After months of playing down the outbreak of what became known as severe acute respiratory syndrome or SARS, China in April finally admitted the extent of the problem, apologized for its secretive approach and instituted stricter health measures.
The outbreak, which took a heavy toll on regional airlines and tourism industries, began to ease in May, but authorities across the region were on the alert for its possible return as the year drew to a close.
Political changes and crises
Familiar faces left the stage in China, Malaysia and South Korea this year. Others, including the leaders of Taiwan, Australia and the Philippines, face tough re-election campaigns in 2004.
The year also saw political and military crises in a number of countries.
In a war largely ignored by the outside world, Indonesia's military says it has killed at least 1,200 separatist rebels in the province of Aceh since Jakarta imposed martial law and began a major new offensive last May. Hundreds of civilians have also been killed, with each side blaming the deaths on the other.
Burma's military rulers were targeted for fresh U.S. sanctions after clamping down on pro-democracy opponents.

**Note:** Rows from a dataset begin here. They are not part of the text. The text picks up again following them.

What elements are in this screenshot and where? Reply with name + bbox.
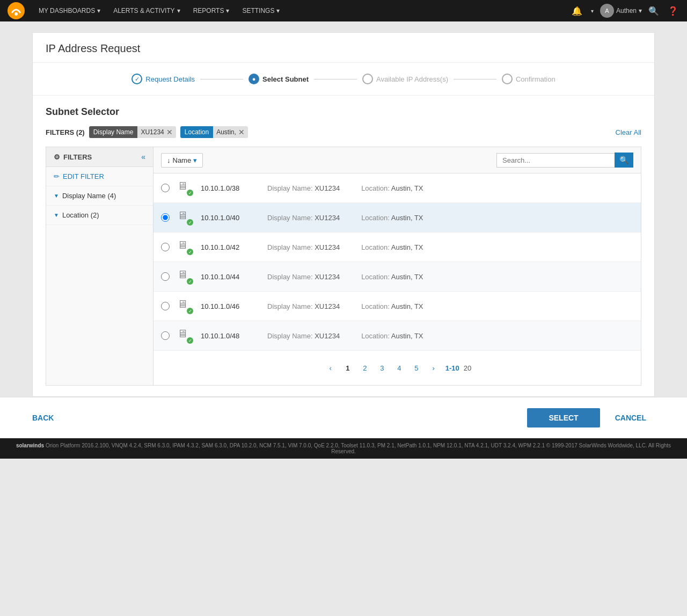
display-name-filter-section[interactable]: ▼ Display Name (4) [46, 186, 153, 206]
nav-settings[interactable]: SETTINGS ▾ [237, 0, 285, 21]
bottom-bar: BACK SELECT CANCEL [0, 397, 687, 438]
monitor-icon: 🖥 [177, 328, 188, 339]
check-badge: ✓ [187, 219, 193, 226]
subnet-meta: Display Name: XU1234 Location: Austin, T… [267, 273, 633, 281]
location-filter-header[interactable]: ▼ Location (2) [54, 211, 145, 219]
pagination-range: 1-10 [445, 364, 459, 372]
subnet-location: Location: Austin, TX [361, 273, 423, 281]
nav-my-dashboards[interactable]: MY DASHBOARDS ▾ [33, 0, 106, 21]
subnet-display-name: Display Name: XU1234 [267, 214, 340, 222]
check-badge: ✓ [187, 308, 193, 314]
table-row[interactable]: 🖥 ✓ 10.10.1.0/38 Display Name: XU1234 Lo… [154, 173, 641, 203]
chevron-down-icon: ▾ [97, 7, 100, 15]
chevron-down-icon: ▾ [193, 156, 197, 164]
subnet-location: Location: Austin, TX [361, 332, 423, 340]
subnet-radio[interactable] [161, 213, 170, 222]
pagination-page-5[interactable]: 5 [409, 360, 424, 375]
subnet-display-name: Display Name: XU1234 [267, 302, 340, 310]
search-box: 🔍 [496, 153, 633, 168]
search-input[interactable] [496, 153, 615, 168]
right-panel-toolbar: ↓ Name ▾ 🔍 [154, 147, 641, 173]
edit-icon: ✏ [54, 172, 60, 180]
clear-all-filters[interactable]: Clear All [616, 128, 641, 136]
pagination-page-2[interactable]: 2 [357, 360, 372, 375]
bell-icon[interactable]: 🔔 [569, 4, 584, 18]
table-row[interactable]: 🖥 ✓ 10.10.1.0/46 Display Name: XU1234 Lo… [154, 292, 641, 321]
table-row[interactable]: 🖥 ✓ 10.10.1.0/42 Display Name: XU1234 Lo… [154, 233, 641, 262]
chevron-down-icon: ▾ [639, 7, 642, 15]
subnet-icon: 🖥 ✓ [177, 209, 193, 226]
brand-logo[interactable] [6, 1, 26, 20]
nav-alerts-activity[interactable]: ALERTS & ACTIVITY ▾ [108, 0, 185, 21]
subnet-location: Location: Austin, TX [361, 243, 423, 251]
pagination-page-4[interactable]: 4 [392, 360, 407, 375]
step-inactive-icon-2 [502, 74, 513, 84]
footer-text: solarwinds Orion Platform 2016.2.100, VN… [16, 443, 671, 454]
subnet-area: Subnet Selector FILTERS (2) Display Name… [33, 96, 654, 396]
display-name-filter-header[interactable]: ▼ Display Name (4) [54, 192, 145, 200]
sort-button[interactable]: ↓ Name ▾ [161, 153, 203, 168]
subnet-display-name: Display Name: XU1234 [267, 332, 340, 340]
monitor-icon: 🖥 [177, 269, 188, 280]
chevron-down-icon: ▼ [54, 212, 59, 218]
subnet-ip: 10.10.1.0/48 [201, 332, 260, 340]
subnet-icon: 🖥 ✓ [177, 269, 193, 285]
subnet-display-name: Display Name: XU1234 [267, 243, 340, 251]
page-title: IP Address Request [46, 42, 641, 55]
subnet-meta: Display Name: XU1234 Location: Austin, T… [267, 214, 633, 222]
pagination-page-3[interactable]: 3 [375, 360, 390, 375]
subnet-meta: Display Name: XU1234 Location: Austin, T… [267, 243, 633, 251]
search-icon[interactable]: 🔍 [646, 4, 661, 18]
check-badge: ✓ [187, 249, 193, 255]
nav-reports[interactable]: REPORTS ▾ [188, 0, 235, 21]
subnet-radio[interactable] [161, 243, 170, 251]
step-active-icon: ● [249, 74, 259, 84]
wizard-step-available-ip: Available IP Address(s) [362, 74, 448, 84]
subnet-ip: 10.10.1.0/42 [201, 243, 260, 251]
subnet-display-name: Display Name: XU1234 [267, 273, 340, 281]
subnet-rows-container: 🖥 ✓ 10.10.1.0/38 Display Name: XU1234 Lo… [154, 173, 641, 351]
collapse-filters-button[interactable]: « [141, 153, 145, 161]
filter-location-tag: Location Austin, ✕ [180, 126, 248, 138]
table-row[interactable]: 🖥 ✓ 10.10.1.0/48 Display Name: XU1234 Lo… [154, 321, 641, 351]
pagination-prev[interactable]: ‹ [323, 360, 338, 375]
check-badge: ✓ [187, 278, 193, 285]
subnet-location: Location: Austin, TX [361, 302, 423, 310]
cancel-button[interactable]: CANCEL [606, 408, 655, 427]
subnet-radio[interactable] [161, 272, 170, 281]
monitor-icon: 🖥 [177, 298, 188, 310]
select-button[interactable]: SELECT [527, 408, 600, 427]
filters-panel-header: ⚙ FILTERS « [46, 147, 153, 167]
subnet-ip: 10.10.1.0/38 [201, 184, 260, 192]
edit-filter-button[interactable]: ✏ EDIT FILTER [46, 167, 153, 186]
page-header: IP Address Request [33, 33, 654, 63]
wizard-step-request-details[interactable]: ✓ Request Details [131, 74, 195, 84]
bell-dropdown-icon[interactable]: ▾ [589, 6, 596, 16]
chevron-down-icon: ▾ [226, 7, 229, 15]
subnet-meta: Display Name: XU1234 Location: Austin, T… [267, 332, 633, 340]
help-icon[interactable]: ❓ [666, 4, 681, 18]
back-button[interactable]: BACK [32, 409, 54, 426]
check-badge: ✓ [187, 337, 193, 344]
user-menu[interactable]: A Authen ▾ [600, 4, 642, 18]
filters-label: FILTERS (2) [46, 128, 85, 136]
chevron-down-icon: ▼ [54, 193, 59, 199]
table-row[interactable]: 🖥 ✓ 10.10.1.0/44 Display Name: XU1234 Lo… [154, 262, 641, 292]
subnet-radio[interactable] [161, 331, 170, 340]
table-row[interactable]: 🖥 ✓ 10.10.1.0/40 Display Name: XU1234 Lo… [154, 203, 641, 233]
subnet-ip: 10.10.1.0/46 [201, 302, 260, 310]
subnet-location: Location: Austin, TX [361, 184, 423, 192]
subnet-icon: 🖥 ✓ [177, 180, 193, 196]
remove-location-filter[interactable]: ✕ [238, 128, 245, 136]
subnet-ip: 10.10.1.0/40 [201, 214, 260, 222]
subnet-icon: 🖥 ✓ [177, 328, 193, 344]
subnet-radio[interactable] [161, 302, 170, 310]
search-button[interactable]: 🔍 [615, 153, 633, 168]
subnet-radio[interactable] [161, 184, 170, 192]
remove-display-name-filter[interactable]: ✕ [166, 128, 173, 136]
pagination-next[interactable]: › [426, 360, 441, 375]
chevron-down-icon: ▾ [177, 7, 180, 15]
location-filter-section[interactable]: ▼ Location (2) [46, 206, 153, 225]
wizard-step-select-subnet[interactable]: ● Select Subnet [249, 74, 309, 84]
svg-point-1 [14, 12, 18, 16]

Authorities placed opposition leader Aung Sang Suu Kyi in "protective custody" last May after a violent clash erupted between her supporters and a pro-junta crowd. The State Department called the incident a premeditated ambush.

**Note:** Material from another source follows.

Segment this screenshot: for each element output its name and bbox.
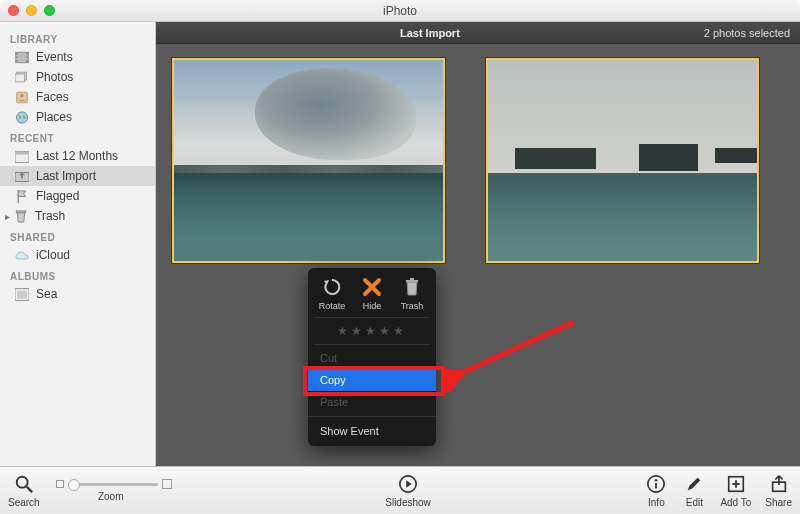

The Nobel Peace Prize winner was only permitted to return home four months later. She remains under house arrest despite repeated calls by the U.S. and others for the military to release her and other detainees.
Taiwan's relations with the U.S. became strained after lawmakers passed a controversial law allowing referendums. China feared the law could be used to move the island from de facto to formal independence.
Taiwanese President Chen Shui-bian angered Beijing by pledging to hold a referendum on China's military threat to coincide with presidential elections next March.
President Bush, in a statement that upset some U.S. conservatives, then urged Taiwan not to make any unilateral steps toward changing the status quo. Chen said he plans to go ahead with the vote.
China had another headache on its southeastern flank, where half a million people took to the streets of Hong Kong to protest plans by the territory's pro-Beijing government to pass controversial anti-subversion legislation.
Hong Kong's chief executive was eventually forced to shelve the bill, which the U.S. and many other governments had strongly opposed.
China does not celebrate the new year for another three weeks, when it ushers in the Year of the Monkey. Nonetheless, many Chinese people will be pleased to see the back of 2003, a year dominated by the problems of SARS, Taiwan and a rebellious Hong Kong.
Despite those crises,, 2003 did hold some good news for China.
A man named Yang Liwei became a household name and hero to many millions when he became the first Chinese astronaut to go into space.
Yang and his Shenzhou V spacecraft orbited the globe 14 times in a 21-hour mission last October.
Yang has become so famous since then that the authorities have registered his name, picture and signature, threatening legal action against anyone using his image as a marketing tool.
The U.S., which in a race against the Soviet Union four decades ago was beaten into orbit but was first to land on the moon, responded warmly to China's historic achievement.
Some commentators called on the U.S. to restart its programs and - in the words of Heritage Foundation policy analyst Dana Dillon - to "reassert American pre-eminence in space."
Beijing says it hopes to eventually land astronauts on the moon and establish a base there to exploit natural resources.
Some U.S. experts believe the space program has been driven, in part, by China's desire to develop space-based military capabilities, some of which could be used in the event of a future conflict over Taiwan.